Une fois les risques identifiés et les impacts évalués, les organisations devraient établir un plan de mitigation des risques et de remédiation à court, moyen et long terme. Lorsqu’une entreprise ne peut mettre en place d’actions de mitigation acceptables, elle devrait réfléchir à des mesures plus radicales, par exemple refuser d’investir dans le projet concerné ou rompre une relation d’affaires[3].
La prise en compte du changement climatique dans les processus de due diligence est indispensable. Un nombre croissant de fonds d’investissement demandent d’ailleurs aux entreprises de rendre des comptes sur leur engagement relatif aux droits humains et à des critères environnementaux, sociaux et de gouvernance (ESG).
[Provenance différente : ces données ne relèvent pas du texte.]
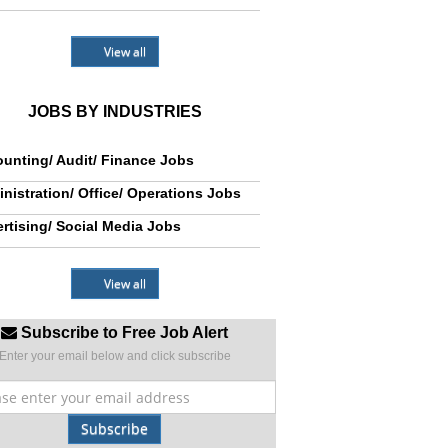
View all
JOBS BY INDUSTRIES
unting/ Audit/ Finance Jobs
nistration/ Office/ Operations Jobs
rtising/ Social Media Jobs
View all
Subscribe to Free Job Alert
Enter your email below and click subscribe
Subscribe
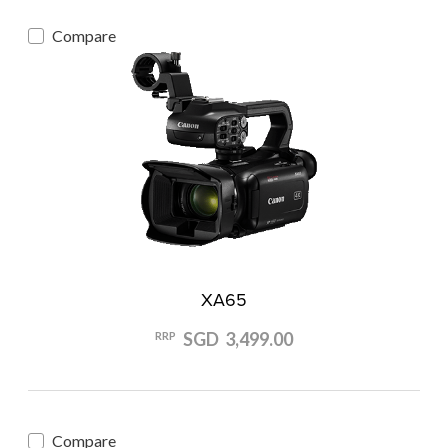
Compare
XA65
SGD 3,499.00
RRP
Compare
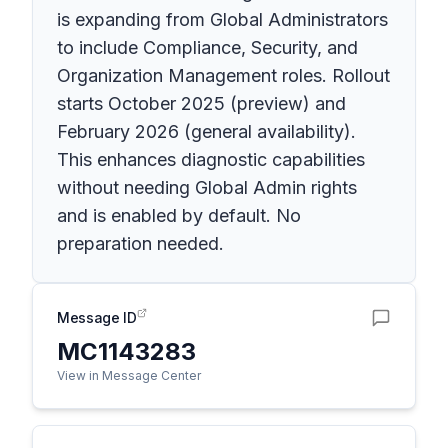
is expanding from Global Administrators
to include Compliance, Security, and
Organization Management roles. Rollout
starts October 2025 (preview) and
February 2026 (general availability).
This enhances diagnostic capabilities
without needing Global Admin rights
and is enabled by default. No
preparation needed.
Message ID
MC1143283
View in Message Center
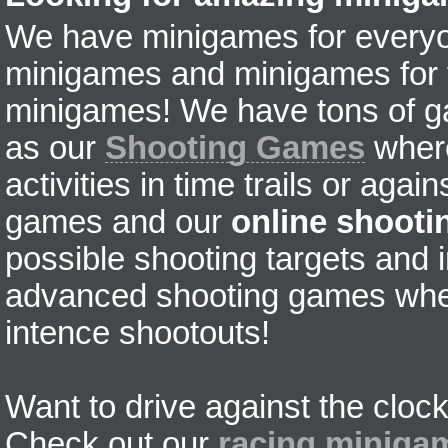
We have minigames for everyon
minigames and minigames for fr
minigames! We have tons of g
as our
Shooting Games
where
activities in time trails or agai
games and our
online shoot
possible shooting targets and i
advanced shooting games wher
intence shootouts!
Want to drive against the clock
Check out our
racing miniga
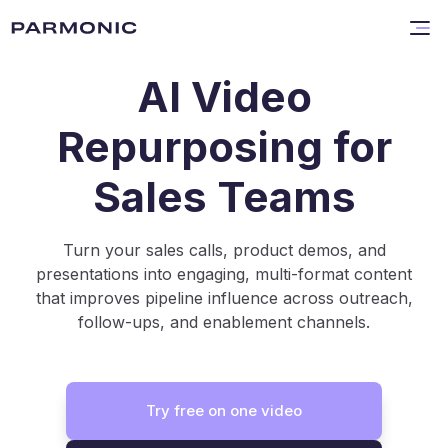
AI Video
Repurposing for
Sales Teams
Turn your sales calls, product demos, and
presentations into engaging, multi-format content
that improves pipeline influence across outreach,
follow-ups, and enablement channels.
Try free on one video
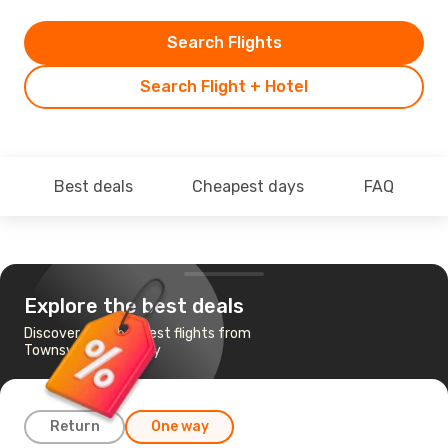
Search Flights
Search Flight + Hotel
Best deals
Cheapest days
FAQ
Explore the best deals
Discover the cheapest flights from
Townsville to Sydney
Return
One way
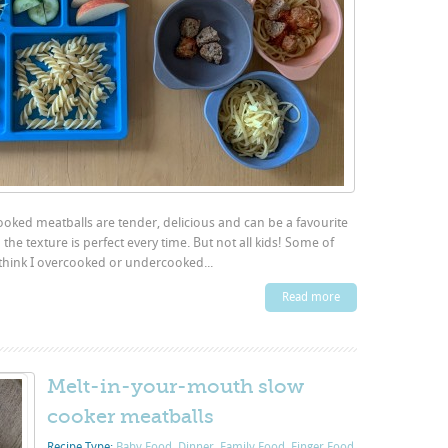
ooked meatballs are tender, delicious and can be a favourite
the texture is perfect every time. But not all kids! Some of
think I overcooked or undercooked...
Read more
Melt-in-your-mouth slow
cooker meatballs
Recipe Type:
Baby Food
,
Dinner
,
Family Food
,
Finger Food
,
Les organisations doivent ainsi réaliser un suivi des actions mises en œuvre, afin de les adapter continuellement et au gré des nouvelles évaluations d’impact. Elles devraient également faire preuve de transparence et communiquer sur leurs actions et politiques auprès du grand public. Enfin, les mécanismes d’alerte mis en place par les entreprises devraient eux aussi intégrer les impacts environnementaux et ceux liés au changement climatique.
Vers un devoir de vigilance européen associant droits humains et environnement
La reconnaissance du droit humain à un environnement sûr, propre, sain et durable, marque une étape d’importance dans un contexte de développement des obligations légales relatives au respect, à la protection et à la promotion des droits humains.
Au niveau européen, le Conseil de l’Europe a récemment adopté une résolution afin de faire inscrire le droit à un environnement sain dans la Convention européenne des droits de l’homme. Cela renforcerait la capacité de la Cour européenne des droits de l’homme à statuer sur des atteintes aux droits humains dues à des problématiques environnementales.
En parallèle, la Commission européenne travaille actuellement sur une initiative pour un « devoir de vigilance européen » visant à renforcer le cadre réglementaire de l’Union européenne pour encourager les entreprises à mieux identifier et gérer les risques relatifs aux droits humains, au sein de leurs activités et tout au long de leur chaîne d’approvisionnement.
Ainsi, il est clair que les droits humains, en lien avec les problématiques environnementales, prennent une place croissante dans les débats internationaux mais aussi en termes d’attentes vis-à-vis des entreprises. La COP26 a conservé l’objectif de 2°C adopté en 2015 et invite les États à examiner plus avant les actions nécessaires pour tenir cet engagement. Il est probable que les entreprises devront de plus en plus tenir compte de leur impact environnemental sur les droits humains, tant en ce qui concerne le changement climatique que dans leurs opérations.